NAIROBI - Kenyan wildlife authorities have seized their biggest haul of illegal ivory since 2000 and fear the easing of a ban on ivory trade could lead to a rise in elephant poaching.
Kenya Wildlife Service officials said five people were arrested early this week after service officers, acting on a
tip-off, ambushed a vehicle near Kenya's border with Ethiopia.
The officers recovered 33 tusks, or 361kg of ivory.

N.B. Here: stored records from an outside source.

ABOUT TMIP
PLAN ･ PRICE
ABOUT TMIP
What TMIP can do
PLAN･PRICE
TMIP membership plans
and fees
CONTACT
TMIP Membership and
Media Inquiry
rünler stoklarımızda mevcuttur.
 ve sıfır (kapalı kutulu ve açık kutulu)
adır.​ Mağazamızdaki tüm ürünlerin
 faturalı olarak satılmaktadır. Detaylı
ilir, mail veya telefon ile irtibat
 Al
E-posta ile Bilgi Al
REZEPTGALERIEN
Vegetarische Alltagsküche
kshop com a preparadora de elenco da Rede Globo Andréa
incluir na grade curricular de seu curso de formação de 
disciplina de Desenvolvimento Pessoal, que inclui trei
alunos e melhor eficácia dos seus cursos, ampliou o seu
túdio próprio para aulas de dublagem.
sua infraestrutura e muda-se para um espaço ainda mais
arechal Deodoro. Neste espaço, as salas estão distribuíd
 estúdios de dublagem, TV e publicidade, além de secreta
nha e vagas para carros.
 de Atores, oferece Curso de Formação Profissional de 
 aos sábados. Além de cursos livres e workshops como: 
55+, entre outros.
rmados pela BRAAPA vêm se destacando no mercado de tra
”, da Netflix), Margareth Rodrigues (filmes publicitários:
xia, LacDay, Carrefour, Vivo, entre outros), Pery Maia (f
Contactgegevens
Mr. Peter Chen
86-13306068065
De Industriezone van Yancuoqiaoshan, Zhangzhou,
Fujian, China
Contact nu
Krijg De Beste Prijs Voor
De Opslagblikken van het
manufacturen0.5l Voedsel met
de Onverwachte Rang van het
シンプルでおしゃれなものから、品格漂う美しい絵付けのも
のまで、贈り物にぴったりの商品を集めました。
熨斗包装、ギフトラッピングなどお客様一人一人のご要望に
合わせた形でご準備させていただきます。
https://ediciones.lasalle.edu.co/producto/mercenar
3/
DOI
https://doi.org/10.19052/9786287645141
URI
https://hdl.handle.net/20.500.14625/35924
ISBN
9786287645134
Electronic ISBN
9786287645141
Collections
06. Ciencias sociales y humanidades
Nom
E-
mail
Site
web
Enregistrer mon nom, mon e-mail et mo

It was the biggest haul since 537kg was seized in 2000.
Last November, the United Nations Convention on International Trade in Endangered Species (CITES) voted to allow three southern African nations to stage one-off sales of their ivory stockpiles.
Kenya vehemently opposed the decision, saying even limited, regulated sales encouraged poaching.
Kenyan environment minister Newton Kulundu said although the latest haul could not be directly related to the easing of trade restrictions, Kenya was adamant a ban on all ivory trade should remain in place.
"We are disturbed by the trend of poaching in parks," Mr Kulundu said. "We maintain that the ban should stay. Our elephant population which stands at 27,000 will be wiped out in a year if it is lifted."
Mr Kulundu said the Kenya Wildlife Service has an ivory stockpile of about 27 tonnes which it hopes to give to museums in Europe and Africa.
"There is a trust fund set up by non-governmental organisations that could take the ivory on a non-commercial basis for people to see what tusks look like," he said.
"The money that would generate would be ploughed back into animal conservation."
The service's CITES coordinator, Paula Kahumbu, said two committees would sit before next year's UN endangered species convention in Thailand to decide whether Namibia, South Africa and Botswana had fulfilled the necessary conditions to sell off their stockpiles.